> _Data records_

..........

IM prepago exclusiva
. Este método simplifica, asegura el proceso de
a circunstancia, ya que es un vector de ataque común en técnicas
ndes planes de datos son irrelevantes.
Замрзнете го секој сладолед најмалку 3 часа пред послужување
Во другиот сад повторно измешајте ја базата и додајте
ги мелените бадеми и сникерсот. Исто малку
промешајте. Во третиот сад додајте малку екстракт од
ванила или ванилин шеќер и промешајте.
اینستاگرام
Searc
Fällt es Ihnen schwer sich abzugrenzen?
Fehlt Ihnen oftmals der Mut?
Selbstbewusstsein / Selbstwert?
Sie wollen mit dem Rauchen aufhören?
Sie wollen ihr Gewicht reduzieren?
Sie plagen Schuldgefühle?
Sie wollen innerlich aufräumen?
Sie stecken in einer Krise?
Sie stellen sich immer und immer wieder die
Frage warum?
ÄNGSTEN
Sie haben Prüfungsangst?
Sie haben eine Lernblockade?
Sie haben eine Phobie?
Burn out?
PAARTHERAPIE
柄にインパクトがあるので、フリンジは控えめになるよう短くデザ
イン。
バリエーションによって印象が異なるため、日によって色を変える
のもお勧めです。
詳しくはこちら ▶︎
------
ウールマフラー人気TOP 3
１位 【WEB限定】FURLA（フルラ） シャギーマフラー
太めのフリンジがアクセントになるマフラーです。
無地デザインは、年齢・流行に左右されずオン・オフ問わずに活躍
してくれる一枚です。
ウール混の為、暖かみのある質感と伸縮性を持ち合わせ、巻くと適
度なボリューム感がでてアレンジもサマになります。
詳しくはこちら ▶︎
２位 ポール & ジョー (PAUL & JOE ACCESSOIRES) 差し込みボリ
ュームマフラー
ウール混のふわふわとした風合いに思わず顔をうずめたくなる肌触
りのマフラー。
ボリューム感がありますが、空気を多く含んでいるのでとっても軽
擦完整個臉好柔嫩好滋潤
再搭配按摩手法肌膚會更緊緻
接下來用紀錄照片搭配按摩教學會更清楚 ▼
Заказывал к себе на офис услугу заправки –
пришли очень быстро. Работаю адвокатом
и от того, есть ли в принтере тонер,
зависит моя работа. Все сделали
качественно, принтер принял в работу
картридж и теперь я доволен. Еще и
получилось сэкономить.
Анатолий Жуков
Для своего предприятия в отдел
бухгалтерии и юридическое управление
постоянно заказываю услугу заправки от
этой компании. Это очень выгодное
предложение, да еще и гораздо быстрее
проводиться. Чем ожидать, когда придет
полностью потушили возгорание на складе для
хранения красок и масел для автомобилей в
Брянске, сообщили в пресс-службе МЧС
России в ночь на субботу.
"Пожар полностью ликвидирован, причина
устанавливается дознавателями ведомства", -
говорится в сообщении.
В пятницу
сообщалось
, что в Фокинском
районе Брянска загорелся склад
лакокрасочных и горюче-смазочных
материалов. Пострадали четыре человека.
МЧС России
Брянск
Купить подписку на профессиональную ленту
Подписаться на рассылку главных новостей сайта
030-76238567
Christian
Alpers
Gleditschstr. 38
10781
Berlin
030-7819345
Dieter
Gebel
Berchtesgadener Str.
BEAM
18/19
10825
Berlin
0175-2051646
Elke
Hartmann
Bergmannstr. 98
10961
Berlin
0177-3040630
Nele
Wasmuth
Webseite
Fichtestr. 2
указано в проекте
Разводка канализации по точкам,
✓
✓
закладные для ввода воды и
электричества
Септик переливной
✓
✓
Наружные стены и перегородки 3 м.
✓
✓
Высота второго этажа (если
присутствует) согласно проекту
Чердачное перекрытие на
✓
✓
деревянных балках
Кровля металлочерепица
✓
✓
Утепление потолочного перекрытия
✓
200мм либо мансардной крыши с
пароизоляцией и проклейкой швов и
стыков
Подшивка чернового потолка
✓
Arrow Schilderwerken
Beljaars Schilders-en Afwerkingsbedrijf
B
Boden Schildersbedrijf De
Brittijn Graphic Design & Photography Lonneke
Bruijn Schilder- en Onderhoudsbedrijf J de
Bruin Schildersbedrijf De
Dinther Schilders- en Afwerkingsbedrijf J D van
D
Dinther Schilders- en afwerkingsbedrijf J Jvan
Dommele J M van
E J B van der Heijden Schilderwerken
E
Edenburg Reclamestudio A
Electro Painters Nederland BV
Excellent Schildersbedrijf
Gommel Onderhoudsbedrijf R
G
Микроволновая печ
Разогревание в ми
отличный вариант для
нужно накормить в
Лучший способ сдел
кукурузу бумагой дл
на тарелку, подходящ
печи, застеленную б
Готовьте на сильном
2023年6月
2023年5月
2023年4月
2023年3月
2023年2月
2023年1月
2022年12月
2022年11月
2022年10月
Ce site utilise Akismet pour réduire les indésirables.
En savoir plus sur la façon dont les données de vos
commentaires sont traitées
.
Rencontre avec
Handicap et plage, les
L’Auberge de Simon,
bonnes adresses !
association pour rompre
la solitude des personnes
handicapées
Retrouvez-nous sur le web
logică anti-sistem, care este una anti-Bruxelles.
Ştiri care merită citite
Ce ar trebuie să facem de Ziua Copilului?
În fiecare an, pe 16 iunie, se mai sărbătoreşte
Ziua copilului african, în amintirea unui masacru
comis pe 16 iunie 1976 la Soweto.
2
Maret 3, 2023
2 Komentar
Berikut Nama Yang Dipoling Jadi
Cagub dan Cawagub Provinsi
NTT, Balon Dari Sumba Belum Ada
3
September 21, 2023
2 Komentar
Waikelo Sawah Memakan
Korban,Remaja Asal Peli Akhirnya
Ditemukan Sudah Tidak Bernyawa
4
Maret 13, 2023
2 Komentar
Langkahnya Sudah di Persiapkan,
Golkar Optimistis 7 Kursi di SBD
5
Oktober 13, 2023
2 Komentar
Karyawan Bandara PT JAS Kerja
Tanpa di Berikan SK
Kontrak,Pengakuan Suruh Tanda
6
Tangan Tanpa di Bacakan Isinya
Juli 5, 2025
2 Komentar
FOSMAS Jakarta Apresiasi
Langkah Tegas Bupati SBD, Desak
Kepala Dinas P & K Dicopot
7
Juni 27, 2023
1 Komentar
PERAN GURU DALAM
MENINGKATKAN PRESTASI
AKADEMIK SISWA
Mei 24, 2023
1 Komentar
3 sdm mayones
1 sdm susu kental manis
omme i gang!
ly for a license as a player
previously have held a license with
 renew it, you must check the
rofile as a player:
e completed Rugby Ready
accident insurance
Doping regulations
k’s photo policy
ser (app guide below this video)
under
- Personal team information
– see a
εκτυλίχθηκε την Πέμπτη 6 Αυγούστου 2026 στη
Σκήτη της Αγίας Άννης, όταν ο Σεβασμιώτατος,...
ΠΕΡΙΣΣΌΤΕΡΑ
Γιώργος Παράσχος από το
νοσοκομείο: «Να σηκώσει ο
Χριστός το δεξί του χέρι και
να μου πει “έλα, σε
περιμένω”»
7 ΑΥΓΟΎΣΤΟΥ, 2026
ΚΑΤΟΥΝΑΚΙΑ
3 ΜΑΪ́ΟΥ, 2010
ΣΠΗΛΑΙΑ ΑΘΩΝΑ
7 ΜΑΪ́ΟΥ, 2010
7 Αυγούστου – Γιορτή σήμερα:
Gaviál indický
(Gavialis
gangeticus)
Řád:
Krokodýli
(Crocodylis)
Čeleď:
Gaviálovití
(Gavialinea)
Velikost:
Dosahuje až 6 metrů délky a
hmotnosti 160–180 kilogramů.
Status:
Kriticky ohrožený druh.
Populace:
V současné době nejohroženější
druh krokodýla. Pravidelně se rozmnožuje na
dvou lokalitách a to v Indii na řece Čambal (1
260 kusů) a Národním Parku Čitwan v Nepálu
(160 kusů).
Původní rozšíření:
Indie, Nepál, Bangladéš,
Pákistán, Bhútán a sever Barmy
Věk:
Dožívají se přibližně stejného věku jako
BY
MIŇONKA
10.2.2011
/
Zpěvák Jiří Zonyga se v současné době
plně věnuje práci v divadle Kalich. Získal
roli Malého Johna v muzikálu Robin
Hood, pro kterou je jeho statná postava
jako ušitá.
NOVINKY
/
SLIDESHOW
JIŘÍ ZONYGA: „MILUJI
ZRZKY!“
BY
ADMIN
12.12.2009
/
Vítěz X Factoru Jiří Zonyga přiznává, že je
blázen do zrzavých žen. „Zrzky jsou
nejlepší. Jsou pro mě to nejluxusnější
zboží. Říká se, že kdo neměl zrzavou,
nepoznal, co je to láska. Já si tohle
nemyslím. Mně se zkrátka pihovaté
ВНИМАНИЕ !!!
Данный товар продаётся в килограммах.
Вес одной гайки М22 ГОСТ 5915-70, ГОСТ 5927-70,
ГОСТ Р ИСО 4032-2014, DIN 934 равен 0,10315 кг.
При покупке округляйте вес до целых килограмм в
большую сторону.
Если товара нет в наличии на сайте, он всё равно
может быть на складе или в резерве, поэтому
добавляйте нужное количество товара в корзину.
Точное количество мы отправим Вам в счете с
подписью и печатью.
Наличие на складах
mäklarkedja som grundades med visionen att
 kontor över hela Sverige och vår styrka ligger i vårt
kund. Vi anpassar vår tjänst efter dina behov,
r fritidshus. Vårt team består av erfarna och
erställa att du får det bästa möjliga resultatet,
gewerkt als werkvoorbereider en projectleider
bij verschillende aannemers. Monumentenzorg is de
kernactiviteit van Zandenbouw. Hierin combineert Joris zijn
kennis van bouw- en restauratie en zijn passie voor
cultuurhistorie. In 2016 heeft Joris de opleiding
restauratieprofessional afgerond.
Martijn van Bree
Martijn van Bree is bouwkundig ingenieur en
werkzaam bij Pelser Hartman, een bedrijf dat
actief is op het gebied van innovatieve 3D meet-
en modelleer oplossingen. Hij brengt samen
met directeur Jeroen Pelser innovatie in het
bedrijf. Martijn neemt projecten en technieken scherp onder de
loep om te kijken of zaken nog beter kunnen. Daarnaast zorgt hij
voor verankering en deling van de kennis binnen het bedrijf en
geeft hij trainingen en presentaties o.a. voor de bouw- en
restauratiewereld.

..........

> _Task to carry out_
Retype only the stretch of lines above starting at the one with "добавляйте нужное количество" and stopping at the one with "met directeur Jeroen Pelser innovatie in het", exactly as written, with both kept.

> _Expected answer_
добавляйте нужное количество товара в корзину.
Точное количество мы отправим Вам в счете с
подписью и печатью.
Наличие на складах
mäklarkedja som grundades med visionen att
 kontor över hela Sverige och vår styrka ligger i vårt
kund. Vi anpassar vår tjänst efter dina behov,
r fritidshus. Vårt team består av erfarna och
erställa att du får det bästa möjliga resultatet,
gewerkt als werkvoorbereider en projectleider
bij verschillende aannemers. Monumentenzorg is de
kernactiviteit van Zandenbouw. Hierin combineert Joris zijn
kennis van bouw- en restauratie en zijn passie voor
cultuurhistorie. In 2016 heeft Joris de opleiding
restauratieprofessional afgerond.
Martijn van Bree
Martijn van Bree is bouwkundig ingenieur en
werkzaam bij Pelser Hartman, een bedrijf dat
actief is op het gebied van innovatieve 3D meet-
en modelleer oplossingen. Hij brengt samen
met directeur Jeroen Pelser innovatie in het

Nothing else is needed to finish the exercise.